> [Action item] Retype each record exactly; no pictures.

> [Records]
=-=-=-=-=

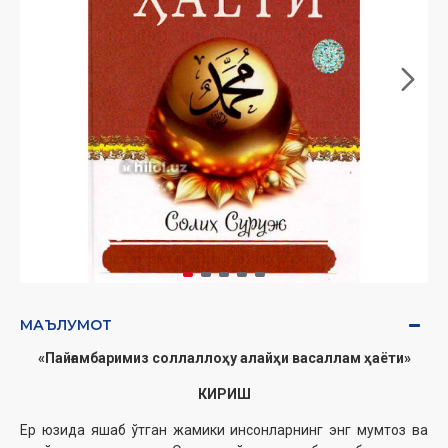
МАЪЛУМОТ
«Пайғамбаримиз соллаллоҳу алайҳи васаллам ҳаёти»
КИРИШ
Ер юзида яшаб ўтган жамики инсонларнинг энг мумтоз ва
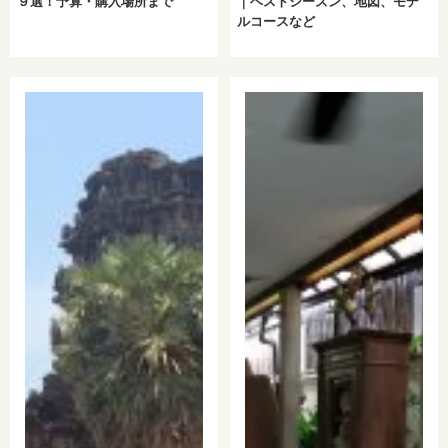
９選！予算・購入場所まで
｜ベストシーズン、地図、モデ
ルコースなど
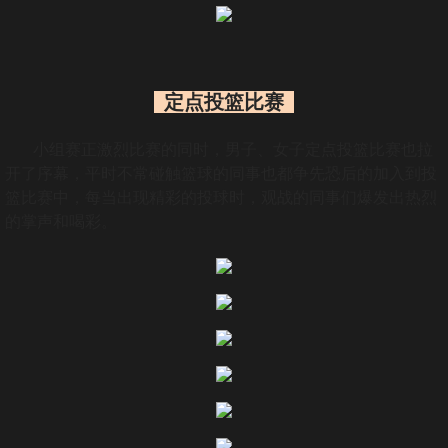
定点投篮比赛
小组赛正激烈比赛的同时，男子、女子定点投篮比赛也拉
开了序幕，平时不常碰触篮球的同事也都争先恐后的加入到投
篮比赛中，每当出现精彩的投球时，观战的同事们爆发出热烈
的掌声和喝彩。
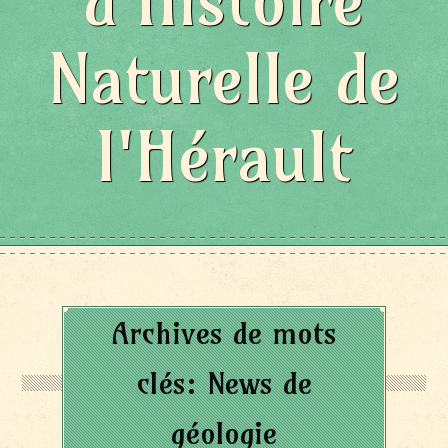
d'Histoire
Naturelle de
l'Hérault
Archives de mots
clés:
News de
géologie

=-=-=-=-=

> [Solution to this exercise]
МАЪЛУМОТ
«Пайғамбаримиз соллаллоҳу алайҳи васаллам ҳаёти»
КИРИШ
Ер юзида яшаб ўтган жамики инсонларнинг энг мумтоз ва
９選！予算・購入場所まで
｜ベストシーズン、地図、モデ
ルコースなど
定点投篮比赛
小组赛正激烈比赛的同时，男子、女子定点投篮比赛也拉
开了序幕，平时不常碰触篮球的同事也都争先恐后的加入到投
篮比赛中，每当出现精彩的投球时，观战的同事们爆发出热烈
的掌声和喝彩。
d'Histoire
Naturelle de
l'Hérault
Archives de mots
clés:
News de
géologie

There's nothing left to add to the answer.